* **Prompt**: Reproduce each line of the entries that carries "视频数据".

--- --- ---

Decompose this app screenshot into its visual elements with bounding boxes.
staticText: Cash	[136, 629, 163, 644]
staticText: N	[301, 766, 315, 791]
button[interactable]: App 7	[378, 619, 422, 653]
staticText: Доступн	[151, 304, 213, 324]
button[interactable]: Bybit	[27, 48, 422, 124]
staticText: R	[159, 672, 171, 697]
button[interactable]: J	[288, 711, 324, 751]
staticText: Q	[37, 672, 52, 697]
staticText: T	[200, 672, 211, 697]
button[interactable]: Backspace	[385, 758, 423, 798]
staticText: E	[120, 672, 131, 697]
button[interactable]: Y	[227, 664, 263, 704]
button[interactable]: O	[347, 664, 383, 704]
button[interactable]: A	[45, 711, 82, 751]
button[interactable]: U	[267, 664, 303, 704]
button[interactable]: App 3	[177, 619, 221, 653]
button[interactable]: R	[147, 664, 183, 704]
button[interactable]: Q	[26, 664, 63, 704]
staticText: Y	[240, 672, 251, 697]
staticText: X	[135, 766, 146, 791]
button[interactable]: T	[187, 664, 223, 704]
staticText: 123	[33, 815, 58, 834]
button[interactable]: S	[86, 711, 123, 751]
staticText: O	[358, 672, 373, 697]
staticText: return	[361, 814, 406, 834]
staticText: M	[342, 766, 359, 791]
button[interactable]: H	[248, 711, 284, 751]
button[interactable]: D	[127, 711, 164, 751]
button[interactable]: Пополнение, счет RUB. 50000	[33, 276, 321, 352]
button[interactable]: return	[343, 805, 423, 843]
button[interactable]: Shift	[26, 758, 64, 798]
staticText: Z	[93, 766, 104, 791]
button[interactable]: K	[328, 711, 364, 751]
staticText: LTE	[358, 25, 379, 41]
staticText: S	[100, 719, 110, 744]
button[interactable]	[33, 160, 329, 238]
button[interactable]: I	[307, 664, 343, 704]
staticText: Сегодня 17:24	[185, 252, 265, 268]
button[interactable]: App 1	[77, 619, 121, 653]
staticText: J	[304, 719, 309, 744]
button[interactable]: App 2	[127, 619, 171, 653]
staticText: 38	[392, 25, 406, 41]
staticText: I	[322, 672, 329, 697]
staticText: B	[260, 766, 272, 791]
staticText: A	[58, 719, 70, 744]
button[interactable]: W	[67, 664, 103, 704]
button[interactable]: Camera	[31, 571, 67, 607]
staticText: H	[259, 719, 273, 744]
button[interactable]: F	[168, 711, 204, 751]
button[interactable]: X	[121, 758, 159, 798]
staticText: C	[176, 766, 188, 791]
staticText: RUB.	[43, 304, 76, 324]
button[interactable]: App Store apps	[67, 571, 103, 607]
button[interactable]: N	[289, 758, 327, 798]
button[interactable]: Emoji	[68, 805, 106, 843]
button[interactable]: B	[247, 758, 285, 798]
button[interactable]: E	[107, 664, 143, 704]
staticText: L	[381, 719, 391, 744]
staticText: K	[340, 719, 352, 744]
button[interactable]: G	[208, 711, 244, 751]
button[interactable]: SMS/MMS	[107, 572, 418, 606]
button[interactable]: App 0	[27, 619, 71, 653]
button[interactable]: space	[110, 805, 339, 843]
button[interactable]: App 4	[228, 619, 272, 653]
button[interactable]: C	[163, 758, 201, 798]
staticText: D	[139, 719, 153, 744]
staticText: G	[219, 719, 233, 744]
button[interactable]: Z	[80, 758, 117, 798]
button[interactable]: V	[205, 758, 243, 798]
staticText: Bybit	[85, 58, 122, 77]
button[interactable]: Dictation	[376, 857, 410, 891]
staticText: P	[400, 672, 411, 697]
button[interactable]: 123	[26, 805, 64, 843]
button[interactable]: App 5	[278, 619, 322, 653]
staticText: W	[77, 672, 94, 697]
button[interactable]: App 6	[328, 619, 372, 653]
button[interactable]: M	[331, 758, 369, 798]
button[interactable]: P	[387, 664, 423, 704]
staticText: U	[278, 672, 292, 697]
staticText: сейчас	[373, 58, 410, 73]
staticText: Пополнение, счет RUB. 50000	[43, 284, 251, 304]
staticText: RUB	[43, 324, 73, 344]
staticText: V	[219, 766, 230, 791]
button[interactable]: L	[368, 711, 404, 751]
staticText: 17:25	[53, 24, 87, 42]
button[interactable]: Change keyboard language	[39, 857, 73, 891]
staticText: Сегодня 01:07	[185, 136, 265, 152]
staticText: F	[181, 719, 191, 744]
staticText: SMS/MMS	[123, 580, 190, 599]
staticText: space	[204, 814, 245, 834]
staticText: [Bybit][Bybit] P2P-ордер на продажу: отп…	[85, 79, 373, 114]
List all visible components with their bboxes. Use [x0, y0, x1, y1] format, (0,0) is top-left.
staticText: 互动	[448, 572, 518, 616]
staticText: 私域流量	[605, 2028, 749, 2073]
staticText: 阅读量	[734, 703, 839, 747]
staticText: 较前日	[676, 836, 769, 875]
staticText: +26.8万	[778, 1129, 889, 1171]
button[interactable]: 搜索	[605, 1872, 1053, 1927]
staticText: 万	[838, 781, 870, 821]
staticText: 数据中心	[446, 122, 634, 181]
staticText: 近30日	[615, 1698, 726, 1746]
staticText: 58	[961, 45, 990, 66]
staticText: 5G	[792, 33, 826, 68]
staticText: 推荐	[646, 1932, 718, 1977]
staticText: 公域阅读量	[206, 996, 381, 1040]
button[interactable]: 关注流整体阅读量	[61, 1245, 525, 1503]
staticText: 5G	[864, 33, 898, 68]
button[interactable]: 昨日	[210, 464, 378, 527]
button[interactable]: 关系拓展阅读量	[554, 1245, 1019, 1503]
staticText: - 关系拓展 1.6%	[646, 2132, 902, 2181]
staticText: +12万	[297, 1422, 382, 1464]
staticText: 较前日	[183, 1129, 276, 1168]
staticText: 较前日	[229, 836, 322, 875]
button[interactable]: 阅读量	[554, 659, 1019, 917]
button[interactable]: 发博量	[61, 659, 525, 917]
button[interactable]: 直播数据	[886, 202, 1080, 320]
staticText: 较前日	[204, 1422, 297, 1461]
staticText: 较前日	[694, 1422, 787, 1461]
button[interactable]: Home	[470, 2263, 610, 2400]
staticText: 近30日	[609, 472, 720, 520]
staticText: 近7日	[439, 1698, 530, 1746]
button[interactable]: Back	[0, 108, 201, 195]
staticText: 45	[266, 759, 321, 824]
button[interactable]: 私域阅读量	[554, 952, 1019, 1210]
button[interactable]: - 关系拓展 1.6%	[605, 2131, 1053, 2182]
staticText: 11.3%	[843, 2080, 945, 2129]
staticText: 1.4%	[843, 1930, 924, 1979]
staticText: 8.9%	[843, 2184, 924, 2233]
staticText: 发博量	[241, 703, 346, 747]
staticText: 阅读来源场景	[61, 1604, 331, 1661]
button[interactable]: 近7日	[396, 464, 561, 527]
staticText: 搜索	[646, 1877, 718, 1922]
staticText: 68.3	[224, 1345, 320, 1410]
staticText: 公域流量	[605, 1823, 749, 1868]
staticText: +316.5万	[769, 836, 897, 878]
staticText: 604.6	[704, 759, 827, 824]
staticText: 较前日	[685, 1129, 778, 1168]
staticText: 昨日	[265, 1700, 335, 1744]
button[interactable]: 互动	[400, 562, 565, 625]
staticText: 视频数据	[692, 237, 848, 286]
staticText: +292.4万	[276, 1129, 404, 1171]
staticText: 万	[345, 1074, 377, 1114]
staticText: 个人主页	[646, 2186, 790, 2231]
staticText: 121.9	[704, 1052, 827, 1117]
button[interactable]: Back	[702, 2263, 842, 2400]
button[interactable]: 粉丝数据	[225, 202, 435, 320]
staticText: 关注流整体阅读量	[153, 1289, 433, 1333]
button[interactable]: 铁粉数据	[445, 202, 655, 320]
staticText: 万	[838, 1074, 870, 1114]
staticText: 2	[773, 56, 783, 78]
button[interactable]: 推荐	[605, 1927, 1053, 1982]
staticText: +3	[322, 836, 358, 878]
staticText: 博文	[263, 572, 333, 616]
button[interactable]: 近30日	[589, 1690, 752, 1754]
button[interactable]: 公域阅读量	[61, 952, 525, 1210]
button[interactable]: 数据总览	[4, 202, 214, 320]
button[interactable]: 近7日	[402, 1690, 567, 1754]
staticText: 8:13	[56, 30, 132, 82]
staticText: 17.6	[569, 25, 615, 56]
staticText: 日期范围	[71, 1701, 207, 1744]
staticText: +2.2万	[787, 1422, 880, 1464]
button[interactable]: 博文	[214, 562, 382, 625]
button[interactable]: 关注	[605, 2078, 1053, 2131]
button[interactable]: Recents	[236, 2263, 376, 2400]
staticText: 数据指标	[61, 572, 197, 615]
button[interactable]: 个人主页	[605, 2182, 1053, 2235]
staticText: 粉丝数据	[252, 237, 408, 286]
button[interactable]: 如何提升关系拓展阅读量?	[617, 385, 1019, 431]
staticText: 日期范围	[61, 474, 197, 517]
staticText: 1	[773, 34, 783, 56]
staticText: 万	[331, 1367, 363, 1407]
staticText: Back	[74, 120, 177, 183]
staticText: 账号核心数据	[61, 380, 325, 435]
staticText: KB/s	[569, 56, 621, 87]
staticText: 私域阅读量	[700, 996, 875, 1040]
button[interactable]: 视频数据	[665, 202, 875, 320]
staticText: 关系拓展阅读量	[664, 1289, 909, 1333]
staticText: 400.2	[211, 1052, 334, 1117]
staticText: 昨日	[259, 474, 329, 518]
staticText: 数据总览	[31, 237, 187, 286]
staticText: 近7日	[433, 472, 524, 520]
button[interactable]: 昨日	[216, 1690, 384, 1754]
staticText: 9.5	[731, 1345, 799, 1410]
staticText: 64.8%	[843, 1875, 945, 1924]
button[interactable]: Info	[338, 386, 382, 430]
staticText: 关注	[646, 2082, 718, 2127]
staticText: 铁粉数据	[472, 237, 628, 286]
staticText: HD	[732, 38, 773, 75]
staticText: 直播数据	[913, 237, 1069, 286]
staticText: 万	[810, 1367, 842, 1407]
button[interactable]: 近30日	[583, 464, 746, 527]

--- --- ---

* **Response**:
staticText: 视频数据	[692, 237, 848, 286]
button[interactable]: 视频数据	[665, 202, 875, 320]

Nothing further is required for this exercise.